Longitudinal patterns of microplastic concentration and bacterial assemblages in surface and benthic habitats of an urban river

Rivers are a major source of microplastic particles (<5 mm) to oceans, but empirical measurements of microplastic movement in freshwater ecosystems are rare. The hard, buoyant surface of microplastic is a novel habitat that selects for unique microbial assemblages in rivers, especially downstream of wastewater treatment plant (WWTP) point sources. We measured microplastic in surface water and benthic habitats 50 m upstream and 50, 305, 1115, and 1900 m downstream of the effluent outfall from a large WWTP in an urban river. We used high-throughput sequencing to measure bacterial assemblages on microplastic from surface and benthic habitats and compared them to bacterial assemblages from seston, water, and sediment. Concentrations of total microplastic and microplastic types (fragment, pellet) in surface water did not change with distance downstream of the WWTP. Thus, microplastic transport showed no net deposition or resuspension.
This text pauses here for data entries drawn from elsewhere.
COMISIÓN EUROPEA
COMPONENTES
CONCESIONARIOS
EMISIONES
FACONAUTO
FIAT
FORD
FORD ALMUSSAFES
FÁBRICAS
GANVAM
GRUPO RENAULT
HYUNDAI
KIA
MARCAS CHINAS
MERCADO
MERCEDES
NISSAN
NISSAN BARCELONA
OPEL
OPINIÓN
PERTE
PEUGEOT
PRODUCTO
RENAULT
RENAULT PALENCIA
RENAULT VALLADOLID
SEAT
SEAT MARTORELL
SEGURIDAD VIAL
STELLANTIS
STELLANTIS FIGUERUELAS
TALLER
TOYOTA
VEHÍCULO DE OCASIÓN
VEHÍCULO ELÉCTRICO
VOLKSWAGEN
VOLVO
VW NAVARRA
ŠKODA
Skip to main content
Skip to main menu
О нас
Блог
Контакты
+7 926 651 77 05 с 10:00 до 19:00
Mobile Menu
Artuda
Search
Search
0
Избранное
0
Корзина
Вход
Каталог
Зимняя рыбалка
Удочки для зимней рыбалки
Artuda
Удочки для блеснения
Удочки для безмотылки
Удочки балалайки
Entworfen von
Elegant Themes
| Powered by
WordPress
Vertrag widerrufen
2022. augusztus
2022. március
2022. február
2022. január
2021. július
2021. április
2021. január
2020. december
Microplastic concentrations were much higher in the benthic zone than surface water. Benthic deposition appears to be a plastic sink over longer time scales, but subsequent studies are needed to resolve microplastic transport dynamics by particle type, size, and habitat. Composition of microplastic-attached bacterial assemblages differed from that of assemblages in water, seston, and sediment and supports domestic wastewater as a point source of microplastic (e.g., gastrointestinal taxa). Shifts in microplastic assemblages with distance from the WWTP suggest succession toward a 'stream-like' bacterial assemblage. Future studies are required to quantify the metabolic capacity of microplastic-associated bacteria. Estimates of transport distance, microplastic storage, and microbial interactions are critical to include lotic ecosystems in accountings of global plastic budgets.